After a two-fold description of this day of judgment through locusts, with calls for fasting and prayer (Joel 1:2 to Joel 2:17), it is said, ’Jehovah had pity on his people’ (Joel 2:18 RV), implying that the people had fasted and prayed and that their intercession had availed. Then the promises are given of the removal of the locusts and the restoration of the fruitfulness of the land (Joel 2:19-27), and of the bestowal of the divine spirit of knowledge (Joel 2:28-32). In connexion with this latter promise a glimpse of the already suggested terrible day of final judgment is given (Joel 2:30-32), and this becomes the direct theme of the remainder of the book in two different forms: first, a judgment restricted to the immediate neighbours of Israel (Joel 3:1-8); and then, secondly, one embracing all nations (Joel 3:9-21).
4. Teaching. The book of Joel addresses the Christian Church under visitations of evil with a call for humility and intercession both through outward form and ceremony and through the inward motions of the heart, with the assurance that God hears and answers prayer, turning the day of calamity into one of prosperity. It heralds Jehovah as the judge of all mankind to right wrongs, giving temporal and spiritual blessings unto His faithful people without distinction, and punishing evildoers. Thus it appeals to our innate sense of justice and becomes a source of hope and strength when the righteous are tried. A final blissful salvation is assured to the people of God.
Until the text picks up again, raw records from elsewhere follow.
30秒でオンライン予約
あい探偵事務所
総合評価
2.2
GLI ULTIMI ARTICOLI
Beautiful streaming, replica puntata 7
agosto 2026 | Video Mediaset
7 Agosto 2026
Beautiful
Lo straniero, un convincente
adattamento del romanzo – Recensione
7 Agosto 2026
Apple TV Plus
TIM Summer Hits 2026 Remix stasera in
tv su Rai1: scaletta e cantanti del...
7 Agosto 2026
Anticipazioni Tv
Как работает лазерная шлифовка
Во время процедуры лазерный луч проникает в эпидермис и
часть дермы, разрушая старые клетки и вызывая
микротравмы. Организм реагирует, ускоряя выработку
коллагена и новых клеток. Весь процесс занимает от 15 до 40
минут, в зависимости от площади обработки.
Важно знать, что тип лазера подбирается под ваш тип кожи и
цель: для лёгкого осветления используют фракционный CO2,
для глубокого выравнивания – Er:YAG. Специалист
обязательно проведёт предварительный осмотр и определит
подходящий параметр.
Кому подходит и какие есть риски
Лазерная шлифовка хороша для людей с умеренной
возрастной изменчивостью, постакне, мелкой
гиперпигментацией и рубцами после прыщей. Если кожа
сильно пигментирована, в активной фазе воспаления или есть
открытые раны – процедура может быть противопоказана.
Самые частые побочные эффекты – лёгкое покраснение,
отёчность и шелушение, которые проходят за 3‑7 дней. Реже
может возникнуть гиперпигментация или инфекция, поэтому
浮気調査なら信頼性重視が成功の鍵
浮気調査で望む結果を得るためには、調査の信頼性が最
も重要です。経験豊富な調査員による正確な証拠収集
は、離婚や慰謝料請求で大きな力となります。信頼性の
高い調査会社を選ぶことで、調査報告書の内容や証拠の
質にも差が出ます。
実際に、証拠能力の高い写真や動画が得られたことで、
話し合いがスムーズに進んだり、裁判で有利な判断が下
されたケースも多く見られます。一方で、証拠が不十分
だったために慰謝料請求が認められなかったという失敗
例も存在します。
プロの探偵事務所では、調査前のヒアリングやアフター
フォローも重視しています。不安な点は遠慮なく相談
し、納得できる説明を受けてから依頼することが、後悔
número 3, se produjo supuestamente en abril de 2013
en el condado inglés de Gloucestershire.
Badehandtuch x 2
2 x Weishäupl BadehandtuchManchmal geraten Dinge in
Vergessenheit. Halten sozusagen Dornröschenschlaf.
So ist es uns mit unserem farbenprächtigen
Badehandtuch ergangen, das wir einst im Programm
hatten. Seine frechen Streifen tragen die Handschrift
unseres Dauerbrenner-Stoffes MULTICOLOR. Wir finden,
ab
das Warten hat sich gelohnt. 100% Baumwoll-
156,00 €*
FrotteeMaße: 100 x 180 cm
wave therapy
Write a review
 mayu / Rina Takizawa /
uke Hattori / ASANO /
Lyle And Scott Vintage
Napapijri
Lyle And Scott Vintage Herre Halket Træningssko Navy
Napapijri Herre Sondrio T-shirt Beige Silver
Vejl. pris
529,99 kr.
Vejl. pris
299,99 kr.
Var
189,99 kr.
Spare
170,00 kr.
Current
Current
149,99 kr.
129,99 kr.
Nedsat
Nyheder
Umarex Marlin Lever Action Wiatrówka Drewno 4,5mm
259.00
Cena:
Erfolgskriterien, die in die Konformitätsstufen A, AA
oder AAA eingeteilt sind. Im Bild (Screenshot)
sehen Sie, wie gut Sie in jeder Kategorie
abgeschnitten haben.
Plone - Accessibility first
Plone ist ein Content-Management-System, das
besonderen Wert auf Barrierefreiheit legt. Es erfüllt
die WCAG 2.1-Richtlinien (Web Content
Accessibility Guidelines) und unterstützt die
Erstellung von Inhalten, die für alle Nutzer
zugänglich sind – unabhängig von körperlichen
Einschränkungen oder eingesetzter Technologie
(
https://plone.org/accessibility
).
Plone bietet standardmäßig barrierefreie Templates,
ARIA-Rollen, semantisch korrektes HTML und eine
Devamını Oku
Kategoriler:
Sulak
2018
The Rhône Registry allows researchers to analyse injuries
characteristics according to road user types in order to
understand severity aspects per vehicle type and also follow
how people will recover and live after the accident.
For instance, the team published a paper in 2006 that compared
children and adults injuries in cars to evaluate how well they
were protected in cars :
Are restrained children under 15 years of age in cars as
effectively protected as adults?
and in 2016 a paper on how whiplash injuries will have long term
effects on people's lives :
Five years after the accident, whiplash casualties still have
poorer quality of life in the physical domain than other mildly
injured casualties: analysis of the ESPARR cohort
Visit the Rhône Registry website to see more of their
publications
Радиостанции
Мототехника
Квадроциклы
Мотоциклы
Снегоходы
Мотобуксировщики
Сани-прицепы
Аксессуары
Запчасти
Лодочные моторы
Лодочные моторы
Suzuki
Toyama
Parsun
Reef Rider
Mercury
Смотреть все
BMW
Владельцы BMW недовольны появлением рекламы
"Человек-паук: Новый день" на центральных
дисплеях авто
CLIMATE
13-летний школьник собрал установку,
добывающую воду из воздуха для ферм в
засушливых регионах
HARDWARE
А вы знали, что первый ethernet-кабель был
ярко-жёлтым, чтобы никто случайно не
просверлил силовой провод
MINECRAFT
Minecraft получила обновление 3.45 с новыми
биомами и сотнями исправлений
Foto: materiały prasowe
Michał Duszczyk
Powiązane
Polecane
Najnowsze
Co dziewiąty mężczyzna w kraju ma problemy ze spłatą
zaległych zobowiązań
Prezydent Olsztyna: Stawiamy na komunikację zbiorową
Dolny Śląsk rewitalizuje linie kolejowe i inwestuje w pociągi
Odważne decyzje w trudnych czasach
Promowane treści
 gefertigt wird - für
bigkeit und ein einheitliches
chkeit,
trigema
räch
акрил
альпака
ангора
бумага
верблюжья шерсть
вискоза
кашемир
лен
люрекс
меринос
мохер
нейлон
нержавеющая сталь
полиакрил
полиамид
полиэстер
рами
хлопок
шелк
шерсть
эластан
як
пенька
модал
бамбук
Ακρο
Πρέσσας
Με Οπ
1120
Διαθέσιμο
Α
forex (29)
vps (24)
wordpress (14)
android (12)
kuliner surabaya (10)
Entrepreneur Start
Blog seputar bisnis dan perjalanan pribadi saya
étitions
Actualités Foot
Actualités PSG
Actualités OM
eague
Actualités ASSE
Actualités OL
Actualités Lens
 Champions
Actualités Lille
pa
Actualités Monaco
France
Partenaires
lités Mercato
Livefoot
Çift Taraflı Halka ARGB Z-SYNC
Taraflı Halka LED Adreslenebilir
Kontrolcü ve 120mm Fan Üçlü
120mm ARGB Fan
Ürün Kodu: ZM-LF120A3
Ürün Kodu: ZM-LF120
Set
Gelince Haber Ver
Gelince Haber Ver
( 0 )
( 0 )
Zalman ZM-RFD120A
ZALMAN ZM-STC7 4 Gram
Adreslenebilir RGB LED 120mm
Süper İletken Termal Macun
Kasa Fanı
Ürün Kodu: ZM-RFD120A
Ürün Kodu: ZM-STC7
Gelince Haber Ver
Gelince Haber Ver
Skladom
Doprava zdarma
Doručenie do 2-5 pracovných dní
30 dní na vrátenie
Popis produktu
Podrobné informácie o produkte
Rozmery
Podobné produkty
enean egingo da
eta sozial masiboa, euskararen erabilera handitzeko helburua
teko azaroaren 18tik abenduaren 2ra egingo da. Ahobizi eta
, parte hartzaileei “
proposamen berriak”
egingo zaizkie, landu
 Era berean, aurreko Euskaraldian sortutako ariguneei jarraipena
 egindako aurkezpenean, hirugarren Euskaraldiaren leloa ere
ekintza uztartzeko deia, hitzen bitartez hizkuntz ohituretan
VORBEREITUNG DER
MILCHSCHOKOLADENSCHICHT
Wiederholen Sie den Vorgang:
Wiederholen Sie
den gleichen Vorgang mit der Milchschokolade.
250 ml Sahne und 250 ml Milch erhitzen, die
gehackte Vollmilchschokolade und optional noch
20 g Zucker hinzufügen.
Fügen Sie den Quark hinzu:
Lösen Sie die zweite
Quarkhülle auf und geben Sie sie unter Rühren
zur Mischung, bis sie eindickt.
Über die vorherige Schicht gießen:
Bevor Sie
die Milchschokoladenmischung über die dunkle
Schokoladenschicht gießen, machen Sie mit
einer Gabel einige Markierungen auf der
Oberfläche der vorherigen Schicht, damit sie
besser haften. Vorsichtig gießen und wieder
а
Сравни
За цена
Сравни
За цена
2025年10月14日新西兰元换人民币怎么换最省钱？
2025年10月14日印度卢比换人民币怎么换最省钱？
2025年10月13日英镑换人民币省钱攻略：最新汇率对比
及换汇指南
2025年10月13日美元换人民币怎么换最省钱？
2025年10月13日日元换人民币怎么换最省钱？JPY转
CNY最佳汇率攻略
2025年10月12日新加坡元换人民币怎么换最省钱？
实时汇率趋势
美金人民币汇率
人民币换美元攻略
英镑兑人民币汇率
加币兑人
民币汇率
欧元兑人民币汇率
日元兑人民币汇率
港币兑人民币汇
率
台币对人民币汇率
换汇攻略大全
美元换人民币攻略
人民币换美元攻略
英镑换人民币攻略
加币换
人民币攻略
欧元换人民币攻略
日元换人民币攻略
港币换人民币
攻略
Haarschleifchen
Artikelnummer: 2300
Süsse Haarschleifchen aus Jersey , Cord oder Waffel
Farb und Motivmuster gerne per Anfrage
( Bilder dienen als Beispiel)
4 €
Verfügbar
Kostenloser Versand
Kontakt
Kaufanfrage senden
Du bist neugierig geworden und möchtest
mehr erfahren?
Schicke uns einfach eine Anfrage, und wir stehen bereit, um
But, at the same time, the book has limitations in fostering a spirit of retaliation (Joel 3:8), in presenting no salvation for the heathen (cp. in contrast Isaiah 2:2-4; Isaiah 19:18-25), and, while doubtless the assumption is that the saved Israelites are righteous and the other nations are wicked, yet the distinction between the saved and unsaved is racial rather than spiritual and moral, and the narrow feeling of the Jews, which the book of Jonah was written to counteract, is reflected, and its universal judgment scene (Joel 3:9-21) needs to be supplemented by that of Matthew 25:31-46, even as its promise of the outpouring of the Spirit (Joel 2:28.) finds fulfilment in spiritual gifts to the Church which are far wider than those of the single day of Pentecost (Acts 2:14.).